Required work: Reproduce all records exactly.

Data extract: Begin

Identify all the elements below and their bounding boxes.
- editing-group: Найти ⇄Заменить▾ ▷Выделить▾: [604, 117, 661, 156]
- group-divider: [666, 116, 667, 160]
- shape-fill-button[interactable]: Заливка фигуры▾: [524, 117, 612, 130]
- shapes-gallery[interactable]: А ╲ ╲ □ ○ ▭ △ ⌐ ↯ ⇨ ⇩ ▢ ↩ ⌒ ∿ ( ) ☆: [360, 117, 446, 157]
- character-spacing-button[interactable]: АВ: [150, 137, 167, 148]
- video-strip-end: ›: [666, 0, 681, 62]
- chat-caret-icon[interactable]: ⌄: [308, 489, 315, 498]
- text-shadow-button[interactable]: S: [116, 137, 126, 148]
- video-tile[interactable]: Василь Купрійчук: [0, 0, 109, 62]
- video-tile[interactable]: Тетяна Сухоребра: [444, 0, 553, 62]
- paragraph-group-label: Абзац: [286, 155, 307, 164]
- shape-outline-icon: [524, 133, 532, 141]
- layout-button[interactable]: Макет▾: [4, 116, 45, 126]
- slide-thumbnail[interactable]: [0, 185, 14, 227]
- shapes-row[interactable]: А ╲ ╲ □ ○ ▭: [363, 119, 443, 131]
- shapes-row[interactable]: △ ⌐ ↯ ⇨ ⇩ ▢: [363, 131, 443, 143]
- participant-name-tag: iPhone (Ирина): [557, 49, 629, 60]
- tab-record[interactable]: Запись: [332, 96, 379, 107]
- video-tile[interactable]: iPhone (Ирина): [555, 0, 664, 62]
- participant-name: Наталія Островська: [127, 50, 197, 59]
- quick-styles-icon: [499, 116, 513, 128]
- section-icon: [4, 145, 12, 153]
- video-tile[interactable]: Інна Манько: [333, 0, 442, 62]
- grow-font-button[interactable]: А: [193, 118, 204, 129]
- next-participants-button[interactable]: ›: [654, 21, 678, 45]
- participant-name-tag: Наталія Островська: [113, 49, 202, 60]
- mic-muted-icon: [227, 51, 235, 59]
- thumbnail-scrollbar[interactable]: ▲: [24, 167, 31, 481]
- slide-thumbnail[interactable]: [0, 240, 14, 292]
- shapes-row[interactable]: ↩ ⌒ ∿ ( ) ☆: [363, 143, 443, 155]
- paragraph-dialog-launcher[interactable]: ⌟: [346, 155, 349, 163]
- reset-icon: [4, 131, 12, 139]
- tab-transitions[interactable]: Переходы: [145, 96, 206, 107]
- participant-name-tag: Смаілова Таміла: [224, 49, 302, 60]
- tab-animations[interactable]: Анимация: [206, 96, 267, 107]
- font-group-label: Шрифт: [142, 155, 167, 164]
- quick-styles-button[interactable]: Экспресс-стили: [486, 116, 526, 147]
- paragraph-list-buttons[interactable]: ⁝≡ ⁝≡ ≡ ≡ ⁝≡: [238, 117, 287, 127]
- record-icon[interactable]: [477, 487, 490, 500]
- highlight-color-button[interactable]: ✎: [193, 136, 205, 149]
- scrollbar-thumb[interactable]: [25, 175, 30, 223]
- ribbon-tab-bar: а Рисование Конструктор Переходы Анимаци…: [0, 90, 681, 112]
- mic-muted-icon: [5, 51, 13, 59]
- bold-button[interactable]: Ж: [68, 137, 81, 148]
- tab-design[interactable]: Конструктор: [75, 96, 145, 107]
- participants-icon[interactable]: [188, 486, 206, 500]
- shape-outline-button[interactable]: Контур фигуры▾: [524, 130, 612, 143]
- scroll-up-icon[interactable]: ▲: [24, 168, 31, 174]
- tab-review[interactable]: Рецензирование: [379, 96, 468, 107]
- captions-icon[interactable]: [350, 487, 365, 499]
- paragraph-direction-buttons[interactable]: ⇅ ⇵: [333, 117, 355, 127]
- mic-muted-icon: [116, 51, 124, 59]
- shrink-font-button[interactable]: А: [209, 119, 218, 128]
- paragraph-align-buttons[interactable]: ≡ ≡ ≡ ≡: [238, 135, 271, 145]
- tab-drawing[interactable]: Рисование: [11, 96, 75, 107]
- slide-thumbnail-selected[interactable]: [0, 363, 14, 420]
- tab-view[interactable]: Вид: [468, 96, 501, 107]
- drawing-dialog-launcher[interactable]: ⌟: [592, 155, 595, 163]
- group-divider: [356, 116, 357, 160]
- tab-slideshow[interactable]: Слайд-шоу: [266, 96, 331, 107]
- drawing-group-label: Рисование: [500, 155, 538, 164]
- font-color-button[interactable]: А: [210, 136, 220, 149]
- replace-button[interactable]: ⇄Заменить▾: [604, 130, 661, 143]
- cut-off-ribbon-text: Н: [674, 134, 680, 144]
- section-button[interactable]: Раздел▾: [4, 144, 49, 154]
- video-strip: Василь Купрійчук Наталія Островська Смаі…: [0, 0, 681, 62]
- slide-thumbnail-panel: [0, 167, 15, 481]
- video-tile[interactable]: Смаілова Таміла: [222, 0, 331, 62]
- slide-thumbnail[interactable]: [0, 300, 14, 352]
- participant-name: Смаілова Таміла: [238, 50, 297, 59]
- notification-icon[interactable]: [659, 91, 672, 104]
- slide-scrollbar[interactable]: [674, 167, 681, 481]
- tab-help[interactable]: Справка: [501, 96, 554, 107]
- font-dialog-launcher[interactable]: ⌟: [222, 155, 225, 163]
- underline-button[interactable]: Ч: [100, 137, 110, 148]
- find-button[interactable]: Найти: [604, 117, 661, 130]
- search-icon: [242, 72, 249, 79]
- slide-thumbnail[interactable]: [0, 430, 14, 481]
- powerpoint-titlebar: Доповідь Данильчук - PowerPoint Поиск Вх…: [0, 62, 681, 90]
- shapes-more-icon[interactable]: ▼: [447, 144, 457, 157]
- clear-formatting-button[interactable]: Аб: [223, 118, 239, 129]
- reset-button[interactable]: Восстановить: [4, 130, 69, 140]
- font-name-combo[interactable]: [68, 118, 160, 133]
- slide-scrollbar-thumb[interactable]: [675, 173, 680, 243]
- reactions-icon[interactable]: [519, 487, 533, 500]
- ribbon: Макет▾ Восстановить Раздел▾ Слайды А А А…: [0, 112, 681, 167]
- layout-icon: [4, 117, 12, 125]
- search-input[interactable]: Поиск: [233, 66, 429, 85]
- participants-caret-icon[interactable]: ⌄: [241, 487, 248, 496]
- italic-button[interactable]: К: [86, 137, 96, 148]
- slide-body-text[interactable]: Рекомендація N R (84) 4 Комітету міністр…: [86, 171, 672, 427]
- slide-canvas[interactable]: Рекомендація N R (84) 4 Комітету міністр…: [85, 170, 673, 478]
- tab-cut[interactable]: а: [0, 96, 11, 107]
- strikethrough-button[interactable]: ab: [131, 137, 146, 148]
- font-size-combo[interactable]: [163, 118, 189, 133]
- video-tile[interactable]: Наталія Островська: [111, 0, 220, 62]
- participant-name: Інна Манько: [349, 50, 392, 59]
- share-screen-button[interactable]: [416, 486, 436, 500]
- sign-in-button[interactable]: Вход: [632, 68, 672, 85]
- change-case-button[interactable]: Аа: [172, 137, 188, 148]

Data extract: End

Written answer:
Identify all the elements below and their bounding boxes.
- editing-group: Найти ⇄Заменить▾ ▷Выделить▾: [604, 117, 661, 156]
- group-divider: [666, 116, 667, 160]
- shape-fill-button[interactable]: Заливка фигуры▾: [524, 117, 612, 130]
- shapes-gallery[interactable]: А ╲ ╲ □ ○ ▭ △ ⌐ ↯ ⇨ ⇩ ▢ ↩ ⌒ ∿ ( ) ☆: [360, 117, 446, 157]
- character-spacing-button[interactable]: АВ: [150, 137, 167, 148]
- video-strip-end: ›: [666, 0, 681, 62]
- chat-caret-icon[interactable]: ⌄: [308, 489, 315, 498]
- text-shadow-button[interactable]: S: [116, 137, 126, 148]
- video-tile[interactable]: Василь Купрійчук: [0, 0, 109, 62]
- video-tile[interactable]: Тетяна Сухоребра: [444, 0, 553, 62]
- paragraph-group-label: Абзац: [286, 155, 307, 164]
- shape-outline-icon: [524, 133, 532, 141]
- layout-button[interactable]: Макет▾: [4, 116, 45, 126]
- slide-thumbnail[interactable]: [0, 185, 14, 227]
- shapes-row[interactable]: А ╲ ╲ □ ○ ▭: [363, 119, 443, 131]
- shapes-row[interactable]: △ ⌐ ↯ ⇨ ⇩ ▢: [363, 131, 443, 143]
- participant-name-tag: iPhone (Ирина): [557, 49, 629, 60]
- tab-record[interactable]: Запись: [332, 96, 379, 107]
- video-tile[interactable]: iPhone (Ирина): [555, 0, 664, 62]
- participant-name: Наталія Островська: [127, 50, 197, 59]
- quick-styles-icon: [499, 116, 513, 128]
- section-icon: [4, 145, 12, 153]
- video-tile[interactable]: Інна Манько: [333, 0, 442, 62]
- grow-font-button[interactable]: А: [193, 118, 204, 129]
- next-participants-button[interactable]: ›: [654, 21, 678, 45]
- participant-name-tag: Наталія Островська: [113, 49, 202, 60]
- mic-muted-icon: [227, 51, 235, 59]
- thumbnail-scrollbar[interactable]: ▲: [24, 167, 31, 481]
- slide-thumbnail[interactable]: [0, 240, 14, 292]
- shapes-row[interactable]: ↩ ⌒ ∿ ( ) ☆: [363, 143, 443, 155]
- paragraph-dialog-launcher[interactable]: ⌟: [346, 155, 349, 163]
- reset-icon: [4, 131, 12, 139]
- tab-transitions[interactable]: Переходы: [145, 96, 206, 107]
- participant-name-tag: Смаілова Таміла: [224, 49, 302, 60]
- tab-animations[interactable]: Анимация: [206, 96, 267, 107]
- font-group-label: Шрифт: [142, 155, 167, 164]
- quick-styles-button[interactable]: Экспресс-стили: [486, 116, 526, 147]
- paragraph-list-buttons[interactable]: ⁝≡ ⁝≡ ≡ ≡ ⁝≡: [238, 117, 287, 127]
- record-icon[interactable]: [477, 487, 490, 500]
- highlight-color-button[interactable]: ✎: [193, 136, 205, 149]
- scrollbar-thumb[interactable]: [25, 175, 30, 223]
- ribbon-tab-bar: а Рисование Конструктор Переходы Анимаци…: [0, 90, 681, 112]
- mic-muted-icon: [5, 51, 13, 59]
- bold-button[interactable]: Ж: [68, 137, 81, 148]
- tab-design[interactable]: Конструктор: [75, 96, 145, 107]
- participants-icon[interactable]: [188, 486, 206, 500]
- shape-outline-button[interactable]: Контур фигуры▾: [524, 130, 612, 143]
- scroll-up-icon[interactable]: ▲: [24, 168, 31, 174]
- tab-review[interactable]: Рецензирование: [379, 96, 468, 107]
- captions-icon[interactable]: [350, 487, 365, 499]
- paragraph-direction-buttons[interactable]: ⇅ ⇵: [333, 117, 355, 127]
- mic-muted-icon: [116, 51, 124, 59]
- shrink-font-button[interactable]: А: [209, 119, 218, 128]
- paragraph-align-buttons[interactable]: ≡ ≡ ≡ ≡: [238, 135, 271, 145]
- tab-drawing[interactable]: Рисование: [11, 96, 75, 107]
- slide-thumbnail-selected[interactable]: [0, 363, 14, 420]
- tab-view[interactable]: Вид: [468, 96, 501, 107]
- drawing-dialog-launcher[interactable]: ⌟: [592, 155, 595, 163]
- group-divider: [356, 116, 357, 160]
- tab-slideshow[interactable]: Слайд-шоу: [266, 96, 331, 107]
- drawing-group-label: Рисование: [500, 155, 538, 164]
- font-color-button[interactable]: А: [210, 136, 220, 149]
- replace-button[interactable]: ⇄Заменить▾: [604, 130, 661, 143]
- cut-off-ribbon-text: Н: [674, 134, 680, 144]
- section-button[interactable]: Раздел▾: [4, 144, 49, 154]
- video-strip: Василь Купрійчук Наталія Островська Смаі…: [0, 0, 681, 62]
- slide-thumbnail-panel: [0, 167, 15, 481]
- video-tile[interactable]: Смаілова Таміла: [222, 0, 331, 62]
- slide-thumbnail[interactable]: [0, 300, 14, 352]
- participant-name: Смаілова Таміла: [238, 50, 297, 59]
- notification-icon[interactable]: [659, 91, 672, 104]
- slide-scrollbar[interactable]: [674, 167, 681, 481]
- tab-help[interactable]: Справка: [501, 96, 554, 107]
- font-dialog-launcher[interactable]: ⌟: [222, 155, 225, 163]
- underline-button[interactable]: Ч: [100, 137, 110, 148]
- find-button[interactable]: Найти: [604, 117, 661, 130]
- search-icon: [242, 72, 249, 79]
- slide-thumbnail[interactable]: [0, 430, 14, 481]
- powerpoint-titlebar: Доповідь Данильчук - PowerPoint Поиск Вх…: [0, 62, 681, 90]
- shapes-more-icon[interactable]: ▼: [447, 144, 457, 157]
- clear-formatting-button[interactable]: Аб: [223, 118, 239, 129]
- reset-button[interactable]: Восстановить: [4, 130, 69, 140]
- font-name-combo[interactable]: [68, 118, 160, 133]
- slide-scrollbar-thumb[interactable]: [675, 173, 680, 243]
- reactions-icon[interactable]: [519, 487, 533, 500]
- ribbon: Макет▾ Восстановить Раздел▾ Слайды А А А…: [0, 112, 681, 167]
- layout-icon: [4, 117, 12, 125]
- search-input[interactable]: Поиск: [233, 66, 429, 85]
- participants-caret-icon[interactable]: ⌄: [241, 487, 248, 496]
- italic-button[interactable]: К: [86, 137, 96, 148]
- slide-body-text[interactable]: Рекомендація N R (84) 4 Комітету міністр…: [86, 171, 672, 427]
- slide-canvas[interactable]: Рекомендація N R (84) 4 Комітету міністр…: [85, 170, 673, 478]
- tab-cut[interactable]: а: [0, 96, 11, 107]
- strikethrough-button[interactable]: ab: [131, 137, 146, 148]
- font-size-combo[interactable]: [163, 118, 189, 133]
- video-tile[interactable]: Наталія Островська: [111, 0, 220, 62]
- participant-name: Інна Манько: [349, 50, 392, 59]
- share-screen-button[interactable]: [416, 486, 436, 500]
- sign-in-button[interactable]: Вход: [632, 68, 672, 85]
- change-case-button[interactable]: Аа: [172, 137, 188, 148]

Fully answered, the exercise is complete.